EXERCISE OBJECTIVE: From the listing below, reproduce exactly the lines starting with the one with "Stiftelsen den 13. maj 1885" and going on through the one with "Alors un conseil à me donner ?", both ends kept. No picture is copied.

DATA UNDER STUDY:

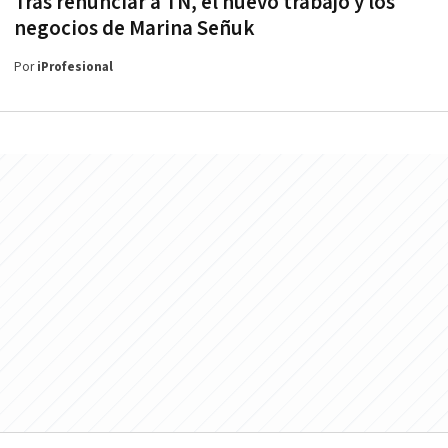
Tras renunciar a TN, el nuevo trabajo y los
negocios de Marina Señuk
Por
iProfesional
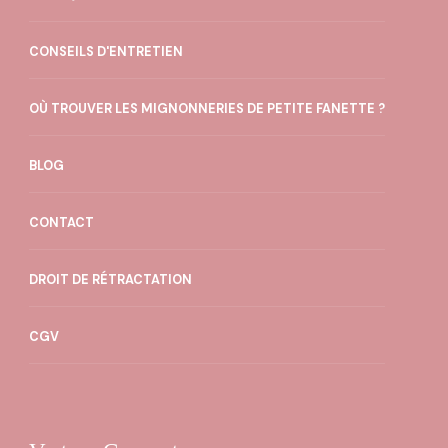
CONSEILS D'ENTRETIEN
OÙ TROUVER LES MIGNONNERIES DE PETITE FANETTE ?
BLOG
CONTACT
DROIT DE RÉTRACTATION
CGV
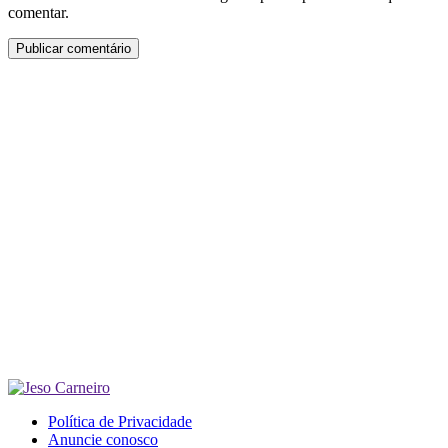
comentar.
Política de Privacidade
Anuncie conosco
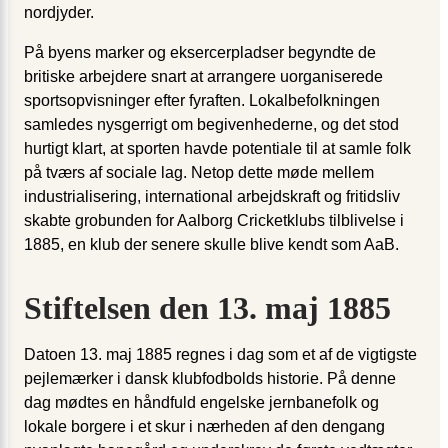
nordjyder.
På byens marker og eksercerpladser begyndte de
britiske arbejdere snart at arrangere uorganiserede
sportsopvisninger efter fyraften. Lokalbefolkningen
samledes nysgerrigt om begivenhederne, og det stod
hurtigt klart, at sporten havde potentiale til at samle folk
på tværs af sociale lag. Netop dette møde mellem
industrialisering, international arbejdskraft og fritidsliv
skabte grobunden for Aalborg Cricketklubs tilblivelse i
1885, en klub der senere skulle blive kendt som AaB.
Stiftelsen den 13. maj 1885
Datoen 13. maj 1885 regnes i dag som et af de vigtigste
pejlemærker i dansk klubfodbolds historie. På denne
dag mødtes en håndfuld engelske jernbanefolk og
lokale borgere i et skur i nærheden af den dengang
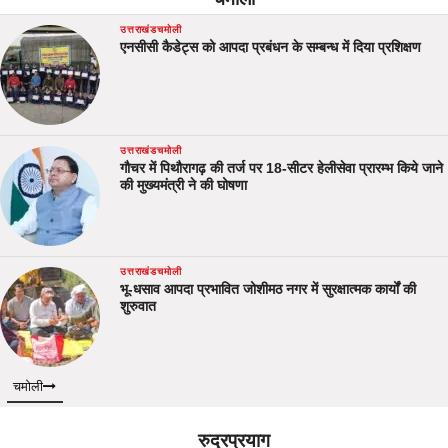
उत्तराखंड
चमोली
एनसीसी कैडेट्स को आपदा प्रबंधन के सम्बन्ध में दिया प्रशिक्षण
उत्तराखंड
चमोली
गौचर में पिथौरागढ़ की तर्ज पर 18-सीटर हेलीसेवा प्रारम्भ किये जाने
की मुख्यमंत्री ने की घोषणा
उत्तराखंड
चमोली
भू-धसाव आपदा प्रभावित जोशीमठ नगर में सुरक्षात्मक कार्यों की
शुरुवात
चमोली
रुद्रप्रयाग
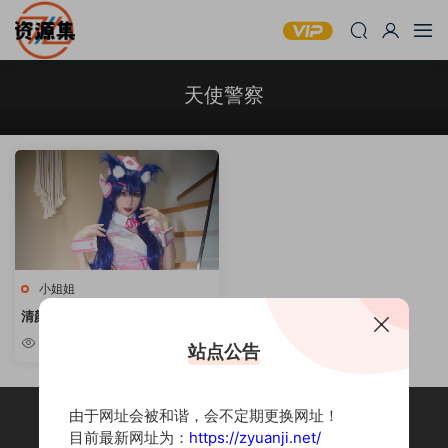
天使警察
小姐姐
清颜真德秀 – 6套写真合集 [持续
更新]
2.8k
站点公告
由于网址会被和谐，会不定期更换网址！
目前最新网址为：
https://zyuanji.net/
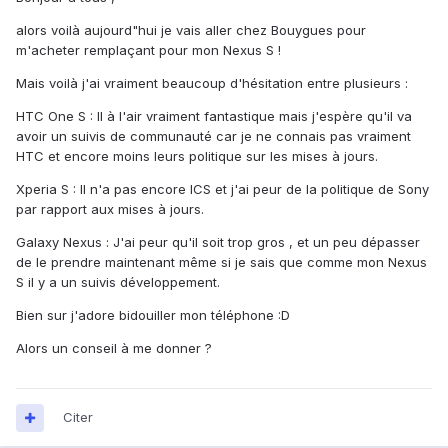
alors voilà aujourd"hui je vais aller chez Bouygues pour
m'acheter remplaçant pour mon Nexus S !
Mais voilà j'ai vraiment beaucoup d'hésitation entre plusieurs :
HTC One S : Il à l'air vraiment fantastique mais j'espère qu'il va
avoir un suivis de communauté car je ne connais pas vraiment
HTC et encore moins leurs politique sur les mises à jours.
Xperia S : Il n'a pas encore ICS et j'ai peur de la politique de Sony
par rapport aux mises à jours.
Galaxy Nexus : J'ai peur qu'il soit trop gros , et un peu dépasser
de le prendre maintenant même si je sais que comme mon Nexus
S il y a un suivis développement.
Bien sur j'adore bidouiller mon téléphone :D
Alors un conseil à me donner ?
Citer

TASK RESPONSE:
Stiftelsen den 13. maj 1885
Datoen 13. maj 1885 regnes i dag som et af de vigtigste
pejlemærker i dansk klubfodbolds historie. På denne
dag mødtes en håndfuld engelske jernbanefolk og
lokale borgere i et skur i nærheden af den dengang
उत्तराखंड
चमोली
एनसीसी कैडेट्स को आपदा प्रबंधन के सम्बन्ध में दिया प्रशिक्षण
उत्तराखंड
चमोली
गौचर में पिथौरागढ़ की तर्ज पर 18-सीटर हेलीसेवा प्रारम्भ किये जाने
की मुख्यमंत्री ने की घोषणा
उत्तराखंड
चमोली
भू-धसाव आपदा प्रभावित जोशीमठ नगर में सुरक्षात्मक कार्यों की
शुरुवात
चमोली
रुद्रप्रयाग
天使警察
小姐姐
清颜真德秀 – 6套写真合集 [持续
更新]
2.8k
站点公告
由于网址会被和谐，会不定期更换网址！
目前最新网址为：
https://zyuanji.net/
alors voilà aujourd"hui je vais aller chez Bouygues pour
m'acheter remplaçant pour mon Nexus S !
Mais voilà j'ai vraiment beaucoup d'hésitation entre plusieurs :
HTC One S : Il à l'air vraiment fantastique mais j'espère qu'il va
avoir un suivis de communauté car je ne connais pas vraiment
HTC et encore moins leurs politique sur les mises à jours.
Xperia S : Il n'a pas encore ICS et j'ai peur de la politique de Sony
par rapport aux mises à jours.
Galaxy Nexus : J'ai peur qu'il soit trop gros , et un peu dépasser
de le prendre maintenant même si je sais que comme mon Nexus
S il y a un suivis développement.
Bien sur j'adore bidouiller mon téléphone :D
Alors un conseil à me donner ?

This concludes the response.